**What you should do**
Before you return the entries below, strip out the pictures and keep all else exact.

**Supplied material**
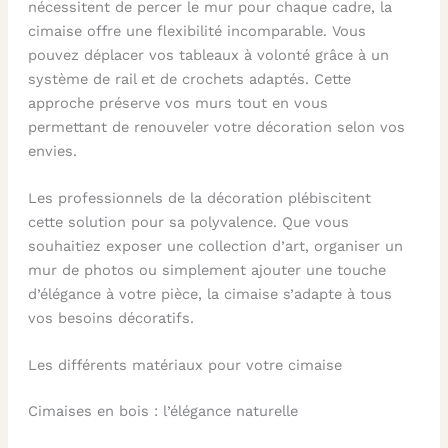
nécessitent de percer le mur pour chaque cadre, la
cimaise offre une flexibilité incomparable. Vous
pouvez déplacer vos tableaux à volonté grâce à un
système de rail et de crochets adaptés. Cette
approche préserve vos murs tout en vous
permettant de renouveler votre décoration selon vos
envies.
Les professionnels de la décoration plébiscitent
cette solution pour sa polyvalence. Que vous
souhaitiez exposer une collection d’art, organiser un
mur de photos ou simplement ajouter une touche
d’élégance à votre pièce, la cimaise s’adapte à tous
vos besoins décoratifs.
Les différents matériaux pour votre cimaise
Cimaises en bois : l’élégance naturelle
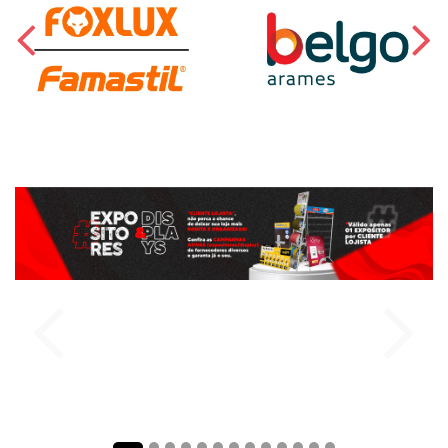
comprar
comprar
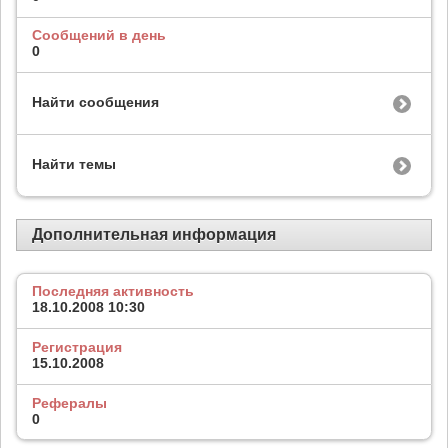
Сообщений в день
0
Найти сообщения
Найти темы
Дополнительная информация
Последняя активность
18.10.2008
10:30
Регистрация
15.10.2008
Рефералы
0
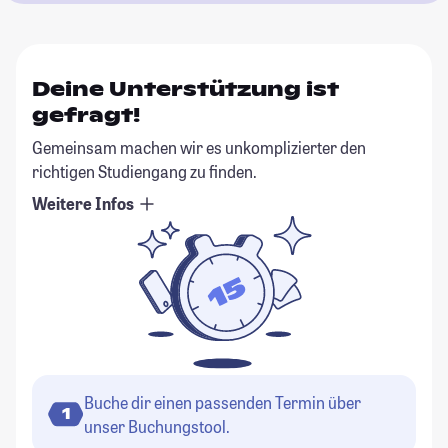
Deine Unterstützung ist
gefragt!
Gemeinsam machen wir es unkomplizierter den
richtigen Studiengang zu finden.
Weitere Infos
Buche dir einen passenden Termin über
1
unser Buchungstool.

**Written answer**
nécessitent de percer le mur pour chaque cadre, la
cimaise offre une flexibilité incomparable. Vous
pouvez déplacer vos tableaux à volonté grâce à un
système de rail et de crochets adaptés. Cette
approche préserve vos murs tout en vous
permettant de renouveler votre décoration selon vos
envies.
Les professionnels de la décoration plébiscitent
cette solution pour sa polyvalence. Que vous
souhaitiez exposer une collection d’art, organiser un
mur de photos ou simplement ajouter une touche
d’élégance à votre pièce, la cimaise s’adapte à tous
vos besoins décoratifs.
Les différents matériaux pour votre cimaise
Cimaises en bois : l’élégance naturelle
comprar
comprar
Сообщений в день
0
Найти сообщения
Найти темы
Дополнительная информация
Последняя активность
18.10.2008
10:30
Регистрация
15.10.2008
Рефералы
0
Deine Unterstützung ist
gefragt!
Gemeinsam machen wir es unkomplizierter den
richtigen Studiengang zu finden.
Weitere Infos
Buche dir einen passenden Termin über
1
unser Buchungstool.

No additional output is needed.